Let M be complete and let $f:M\to M$ be continuous. Assume that $f^k$ is a strict contraction for some integer $k>1$ (to avoid any misinterpretation, the notation $f^k$ means the composition of $f$ with itself $k$ times).
Question: How do I show that $f$ has a unique fixed point?
I know that a map $f: M \to M$ is a strict contraction if there exists $0\leq \alpha < 1$ such that $d(\,f(x), \,f(y)) \leq \alpha\, d(x,y)$ is satisfied for all $x,y\in M$. Furthermore, I know that if $M$ is complete and $f$ is a strict contraction, then $f$ has a unique fixed point.

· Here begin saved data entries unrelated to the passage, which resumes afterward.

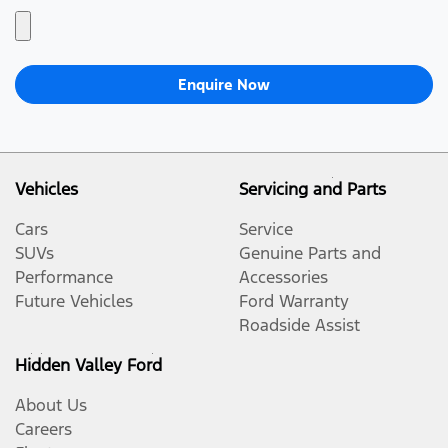
Enquire Now
Vehicles
Servicing and Parts
Cars
Service
SUVs
Genuine Parts and
Performance
Accessories
Future Vehicles
Ford Warranty
Roadside Assist
Hidden Valley Ford
About Us
Careers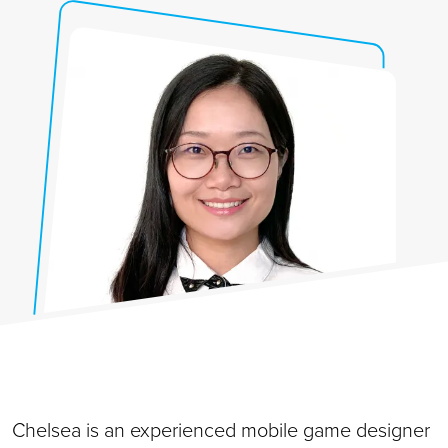
Chelsea is an experienced mobile game designer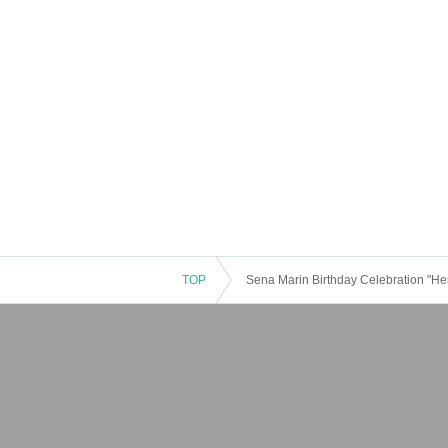
TOP
Sena Marin Birthday Celebration "He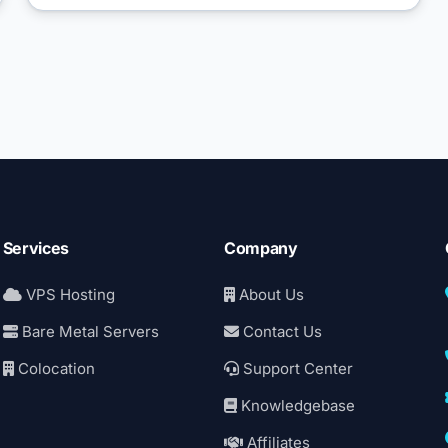
Services
Company
VPS Hosting
About Us
Bare Metal Servers
Contact Us
Colocation
Support Center
Knowledgebase
Affiliates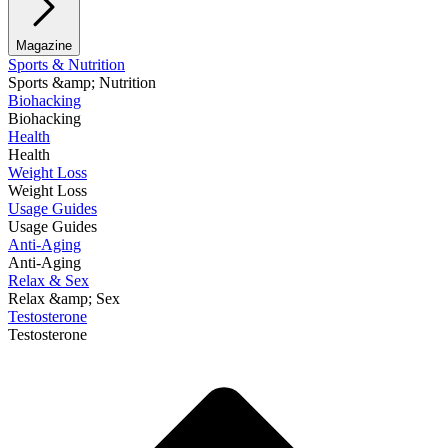
Magazine
Sports & Nutrition
Sports &amp; Nutrition
Biohacking
Biohacking
Health
Health
Weight Loss
Weight Loss
Usage Guides
Usage Guides
Anti-Aging
Anti-Aging
Relax & Sex
Relax &amp; Sex
Testosterone
Testosterone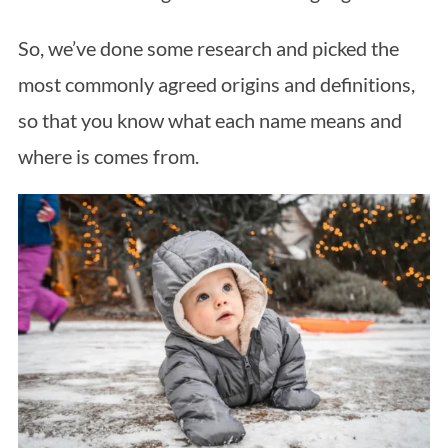
So, we’ve done some research and picked the
most commonly agreed origins and definitions,
so that you know what each name means and
where is comes from.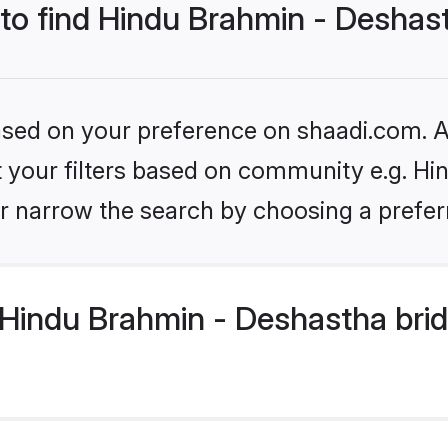
 to find Hindu Brahmin - Deshas
based on your preference on shaadi.com. Al
set your filters based on community e.g. H
r narrow the search by choosing a preferr
Hindu Brahmin - Deshastha brid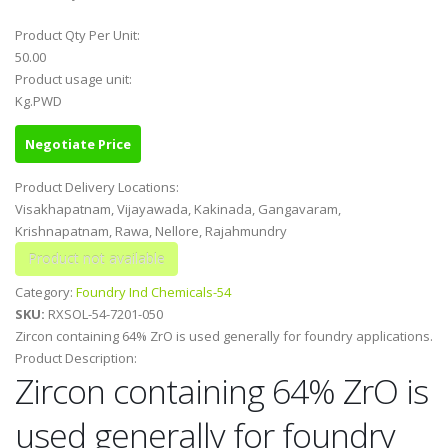
Product Qty Per Unit:
50.00
Product usage unit:
Kg.PWD
Negotiate Price
Product Delivery Locations:
Visakhapatnam, Vijayawada, Kakinada, Gangavaram,
Krishnapatnam, Rawa, Nellore, Rajahmundry
Category:
Foundry Ind Chemicals-54
SKU:
RXSOL-54-7201-050
Zircon containing 64% ZrO is used generally for foundry applications.
Product Description:
Zircon containing 64% ZrO is
used generally for foundry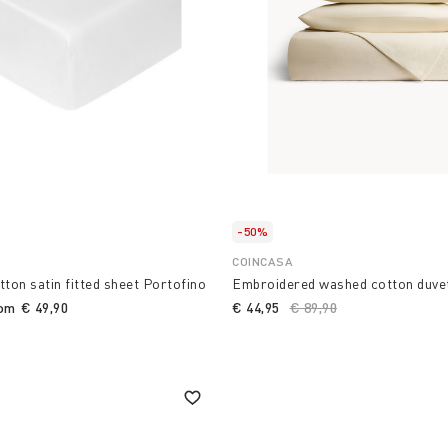
-50%
COINCASA
tton satin fitted sheet Portofino
Embroidered washed cotton duve
rom
€ 49,90
€ 44,95
Price reduced from
€ 89,90
to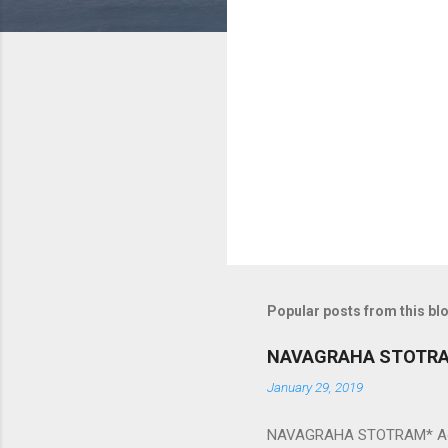
m
e
n
t
s
Popular posts from this bl
NAVAGRAHA STOTR
January 29, 2019
NAVAGRAHA STOTRAM* Accordi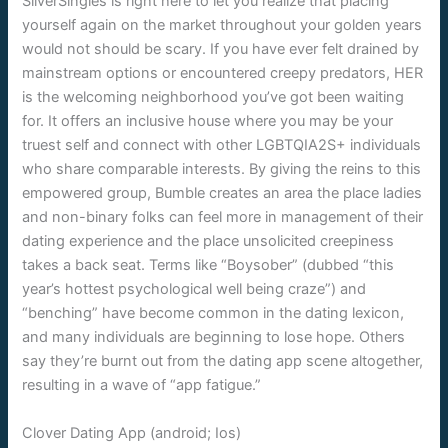
SilverSingles is right here to let you realize that placing
yourself again on the market throughout your golden years
would not should be scary. If you have ever felt drained by
mainstream options or encountered creepy predators, HER
is the welcoming neighborhood you’ve got been waiting
for. It offers an inclusive house where you may be your
truest self and connect with other LGBTQIA2S+ individuals
who share comparable interests. By giving the reins to this
empowered group, Bumble creates an area the place ladies
and non-binary folks can feel more in management of their
dating experience and the place unsolicited creepiness
takes a back seat. Terms like “Boysober” (dubbed “this
year’s hottest psychological well being craze”) and
“benching” have become common in the dating lexicon,
and many individuals are beginning to lose hope. Others
say they’re burnt out from the dating app scene altogether,
resulting in a wave of “app fatigue.”
Clover Dating App (android; Ios)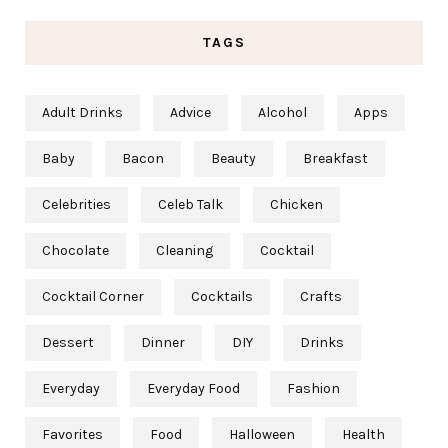
TAGS
Adult Drinks
Advice
Alcohol
Apps
Baby
Bacon
Beauty
Breakfast
Celebrities
Celeb Talk
Chicken
Chocolate
Cleaning
Cocktail
Cocktail Corner
Cocktails
Crafts
Dessert
Dinner
DIY
Drinks
Everyday
Everyday Food
Fashion
Favorites
Food
Halloween
Health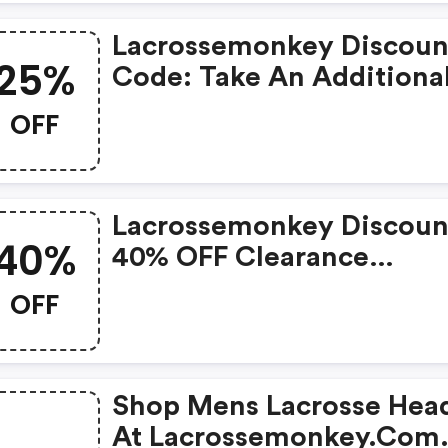
Lacrossemonkey Discoun
25%
Code: Take An Additiona
25% OFF All Clearance I
OFF
Lacrossemonkey Discoun
40%
40% OFF Clearance
Footwear
OFF
Shop Mens Lacrosse Hea
At Lacrossemonkey.com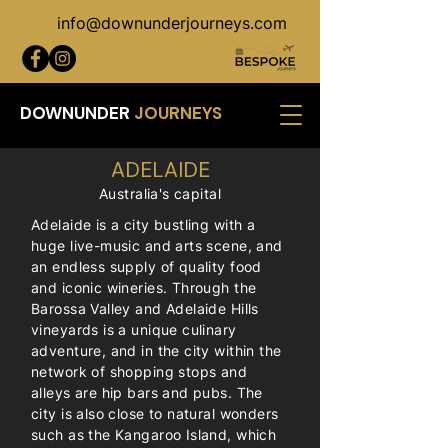
info@downunderjourneys.com
DOWNUNDER
JOURNEYS
ADELAIDE
Australia's capital
Adelaide is a city bustling with a
huge live-music and arts scene, and
an endless supply of quality food
and iconic wineries. Through the
Barossa Valley and Adelaide Hills
vineyards is a unique culinary
adventure, and in the city within the
network of shopping stops and
alleys are hip bars and pubs. The
city is also close to natural wonders
such as the Kangaroo Island, which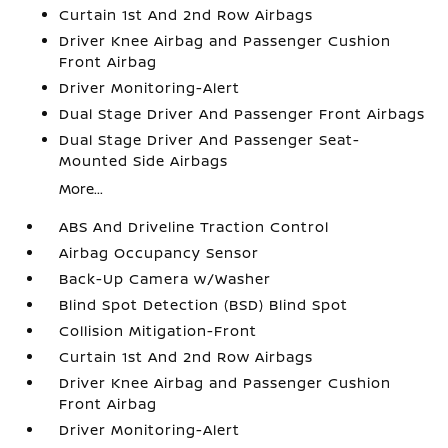
Curtain 1st And 2nd Row Airbags
Driver Knee Airbag and Passenger Cushion
Front Airbag
Driver Monitoring-Alert
Dual Stage Driver And Passenger Front Airbags
Dual Stage Driver And Passenger Seat-
Mounted Side Airbags
More...
ABS And Driveline Traction Control
Airbag Occupancy Sensor
Back-Up Camera w/Washer
Blind Spot Detection (BSD) Blind Spot
Collision Mitigation-Front
Curtain 1st And 2nd Row Airbags
Driver Knee Airbag and Passenger Cushion
Front Airbag
Driver Monitoring-Alert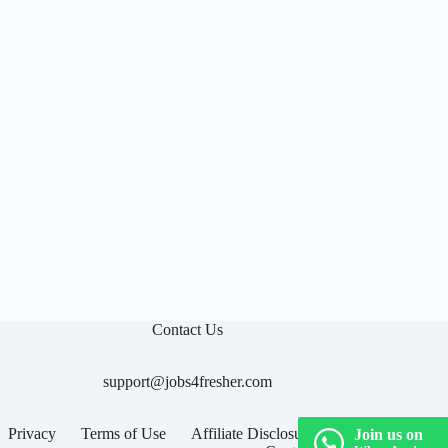

Contact Us
support@jobs4fresher.com
Privacy
Terms of Use
Affiliate Disclosure
Join us on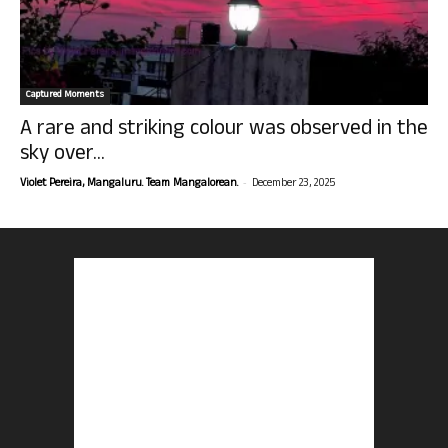
Captured Moments
A rare and striking colour was observed in the
sky over...
-
Violet Pereira, Mangaluru. Team Mangalorean.
December 23, 2025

Since $f^k$ is a strict contraction, we know that there exists $0\leq\alpha < 1$ such that $d(\,f^k(x), \,f^k(y)) \leq \alpha \,d(x,y)$ for all $x,y \in M$. What I've tried thus far is to show that $d(\,f^k(x),\,f^k(y)) \leq \alpha \, d(x,y)$ implies $d(\,f(x), \,f(y)) \leq \alpha\, d(x,y)$ as well, but I didn't get very far..
Thanks in advance!
$f^k$ has a unique fixed point $x$. $f^k(f(x))=f^{k+1}(x)=f(f^k(x))=f(x)$ so $f(x)$ is a fixed point for $f^k$ as well, and so $f(x)=x$. If $y$ is a fixed point for $f$ then $f^k(y)=y$ and so $x=y$.